Republican-led state legislatures have openly been waging war on voting access in the wake of their presidential candidate’s defeat in the 2020 elections.
Texas, which tried its very hardest during those elections to curb voters’ access to the ballot box, has now come through with its own slate of voter suppression legislation.
On Monday, Republican lawmakers and Texas Gov. Greg Abbott announced over two dozen new bills that they’ve introduced to limit early voting, enact more barriers against mail-in voting, require county election officials to purge voter rolls more often or face fines and more measures that they transparently admitted are aimed at correcting what they see as the failures of the 2020 elections.
Gov. Greg Abbott and the Republican sponsors of two of those bills on Monday identified the bogeyman that inspired the legislative pushes: Harris County, the state’s largest county and the home of Houston. Democrats have made major gains in recent elections in what was once a conservative-leaning area, helping the party narrow the GOP’s margins in statewide elections and giving Republicans incentive to seek to limit votes there.
In a news conference in Houston, Abbott, state Rep. Briscoe Cain and state Sen. Paul Bettencourt criticized Harris County’s 2020 moves to try to expand access to the ballot box amid the coronavirus pandemic. The county kept early voting locations open for 24 hours and opened drive-through polling places. County officials also sought to send mass mail-in ballot applications, but were blocked from doing so by the Texas Supreme Court.
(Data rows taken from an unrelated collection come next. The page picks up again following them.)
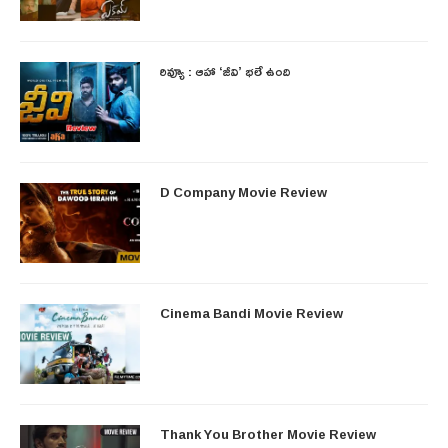
రివ్యూ : ఆహా ‘జీవి’ భలే ఉంది
D Company Movie Review
Cinema Bandi Movie Review
Thank You Brother Movie Review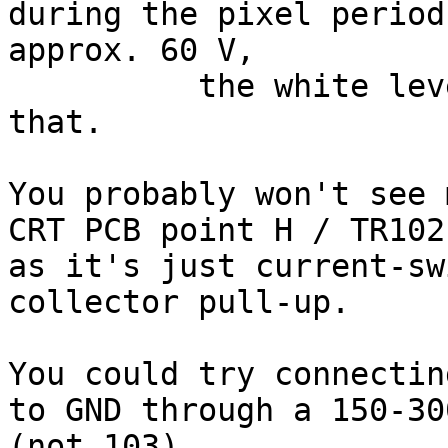
during the pixel period
approx. 60 V,

	  the white level should drop well below 
that.

You probably won't see 
CRT PCB point H / TR102
as it's just current-sw
collector pull-up.

You could try connectin
to GND through a 150-30
(not 103).
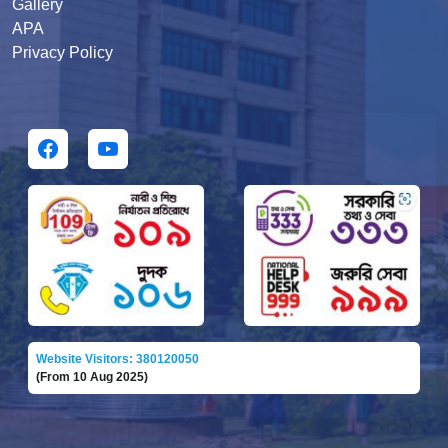
Gallery
APA
Privacy Policy
Website Visitors: 380120050
(From 10 Aug 2025)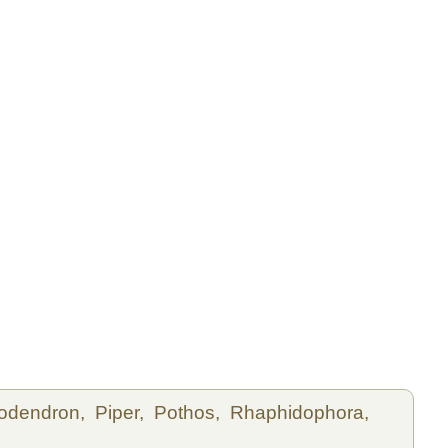
lodendron,
Piper,
Pothos,
Rhaphidophora,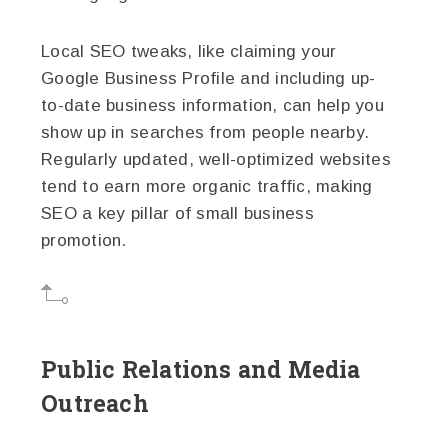
Local SEO tweaks, like claiming your
Google Business Profile and including up-
to-date business information, can help you
show up in searches from people nearby.
Regularly updated, well-optimized websites
tend to earn more organic traffic, making
SEO a key pillar of small business
promotion.
Public Relations and Media
Outreach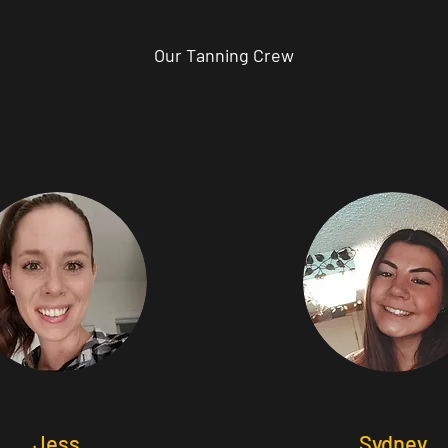
Our Tanning Crew
Jess
Sydney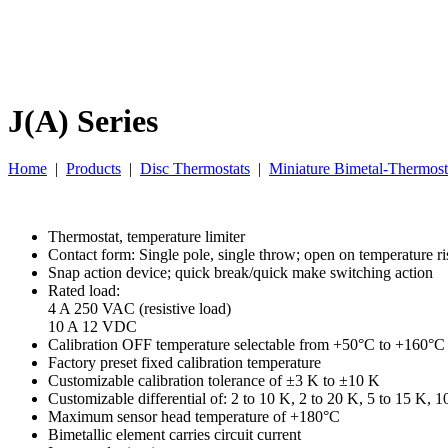
J(A) Series
Home
|
Products
|
Disc Thermostats
|
Miniature Bimetal-Thermost
Thermostat, temperature limiter
Contact form: Single pole, single throw; open on temperature ri
Snap action device; quick break/quick make switching action
Rated load:
4 A 250 VAC (resistive load)
10 A 12 VDC
Calibration OFF temperature selectable from +50°C to +160°C
Factory preset fixed calibration temperature
Customizable calibration tolerance of ±3 K to ±10 K
Customizable differential of: 2 to 10 K, 2 to 20 K, 5 to 15 K, 1
Maximum sensor head temperature of +180°C
Bimetallic element carries circuit current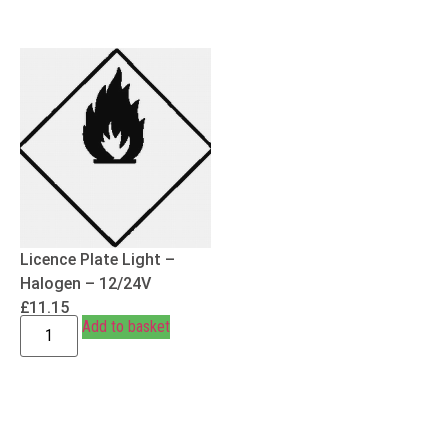
Licence Plate Light –
Halogen – 12/24V
£
11.15
Add to basket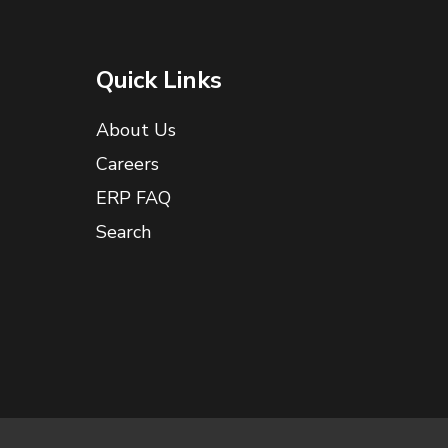
Quick Links
About Us
Careers
ERP FAQ
Search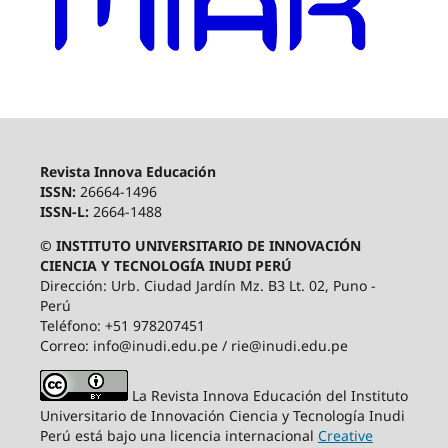
Revista Innova Educación
ISSN:
26664-1496
ISSN-L:
2664-1488
© INSTITUTO UNIVERSITARIO DE INNOVACIÓN
CIENCIA Y TECNOLOGÍA INUDI PERÚ
Dirección: Urb. Ciudad Jardín Mz. B3 Lt. 02, Puno -
Perú
Teléfono: +51 978207451
Correo: info@inudi.edu.pe / rie@inudi.edu.pe
La Revista Innova Educación del Instituto
Universitario de Innovación Ciencia y Tecnología Inudi
Perú
está bajo una licencia internacional
Creative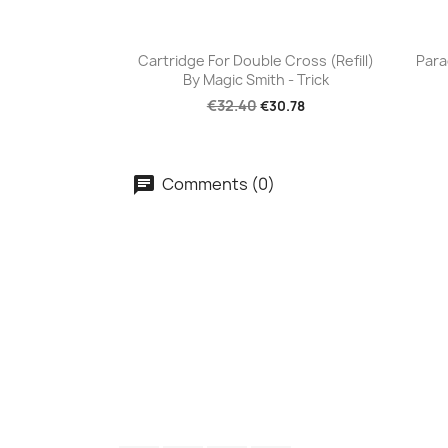
Quick view

Cartridge For Double Cross (Refill)
Para
By Magic Smith - Trick
€32.40
€30.78
Comments (0)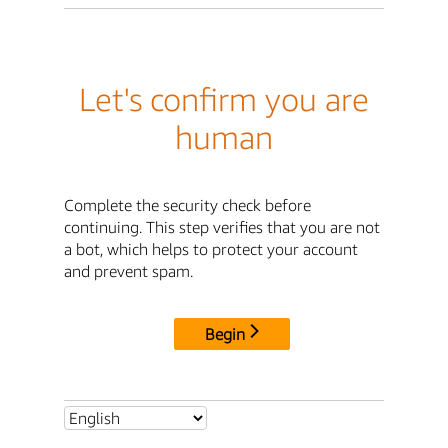
Let's confirm you are
human
Complete the security check before
continuing. This step verifies that you are not
a bot, which helps to protect your account
and prevent spam.
Begin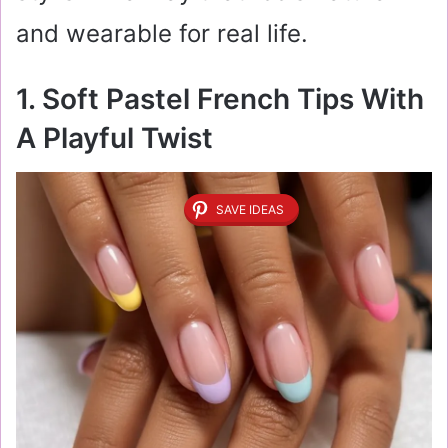
and wearable for real life.
1. Soft Pastel French Tips With
A Playful Twist
SAVE IDEAS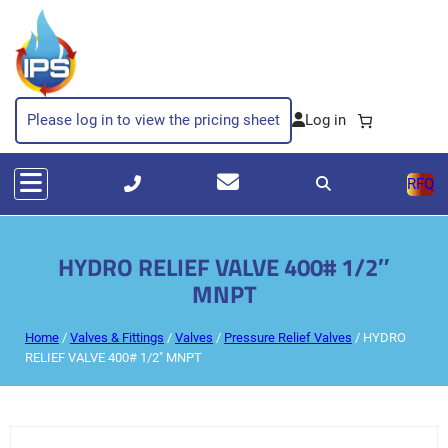
Please log in to view the pricing sheet
RFQ
HYDRO RELIEF VALVE 400# 1/2″
MNPT
Home
/
Valves & Fittings
/
Valves
/
Pressure Relief Valves
/ HYDRO
RELIEF VALVE 400# 1/2″ MNPT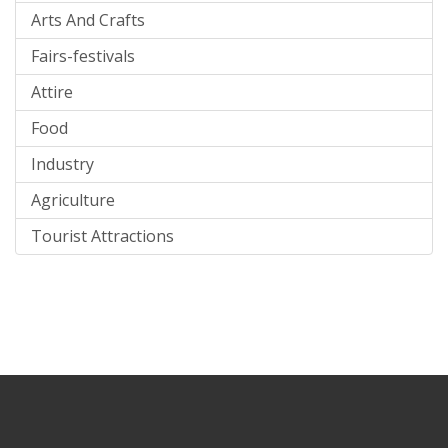
Arts And Crafts
Fairs-festivals
Attire
Food
Industry
Agriculture
Tourist Attractions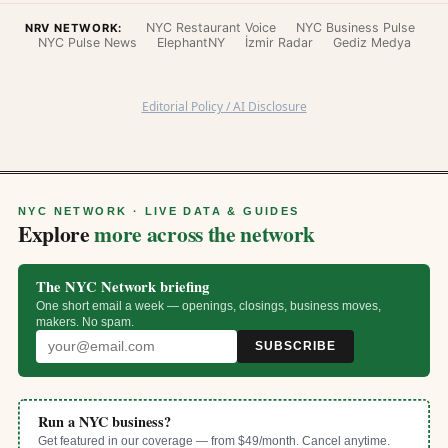
NYC Restaurant Voice
NYC Business Pulse
NRV NETWORK:
NYC Pulse News
ElephantNY
İzmir Radar
Gediz Medya
Editorial Policy / AI Disclosure
NYC NETWORK · LIVE DATA & GUIDES
Explore
more across the network
The NYC Network briefing
One short email a week — openings, closings, business moves,
makers. No spam.
SUBSCRIBE
Run a NYC business?
Get featured in our coverage — from $49/month. Cancel anytime.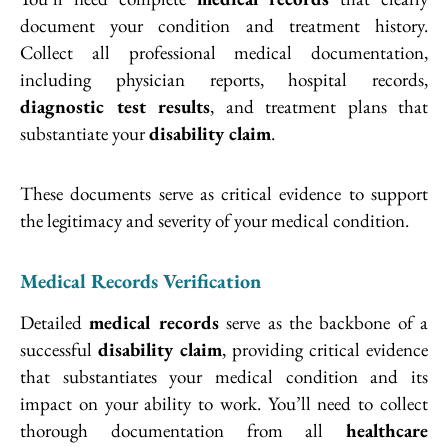
document your condition and treatment history.
Collect all professional medical documentation,
including physician reports, hospital records,
diagnostic test results
, and treatment plans that
substantiate your
disability claim
.
These documents serve as critical evidence to support
the legitimacy and severity of your medical condition.
Medical Records Verification
Detailed
medical records
serve as the backbone of a
successful
disability claim
, providing critical evidence
that substantiates your medical condition and its
impact on your ability to work. You’ll need to collect
thorough documentation from all
healthcare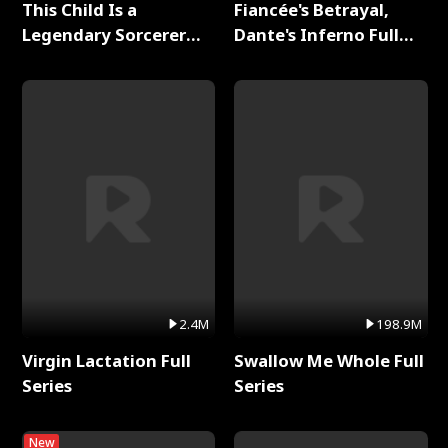
This Child Is a
Fiancée's Betrayal,
Legendary Sorcerer
Dante's Inferno Full
Full Series
Series
2.4M
198.9M
Virgin Lactation Full
Swallow Me Whole Full
Series
Series
New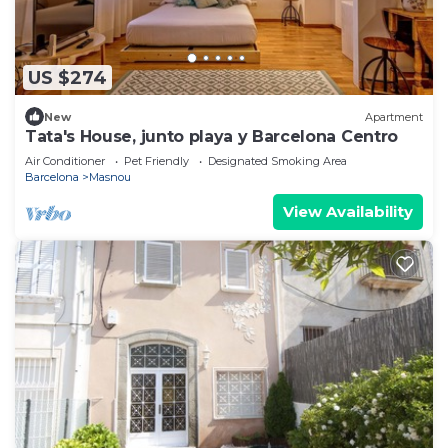
US $274
New
Apartment
Tata's House, junto playa y Barcelona Centro
Air Conditioner
Pet Friendly
Designated Smoking Area
Barcelona
Masnou
View Availability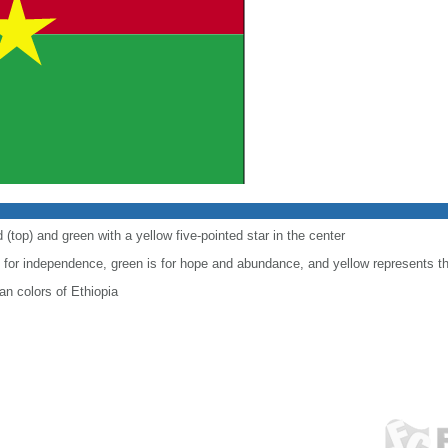
 (top) and green with a yellow five-pointed star in the center
le for independence, green is for hope and abundance, and yellow represents t
n colors of Ethiopia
“We must pass laws to prevent election officials from jeopardizing the election process,” Abbott said after detailing Harris County’s handling of the 2020 election.
As a reminder—there was absolutely no evidence of widespread fraud jeopardizing the last general elections, despite the efforts of Trump—aided by scores of Republicans, including Texas Attorney General Ken Paxton—to unearth something they could use to support their bogus claim that the election was stolen from him.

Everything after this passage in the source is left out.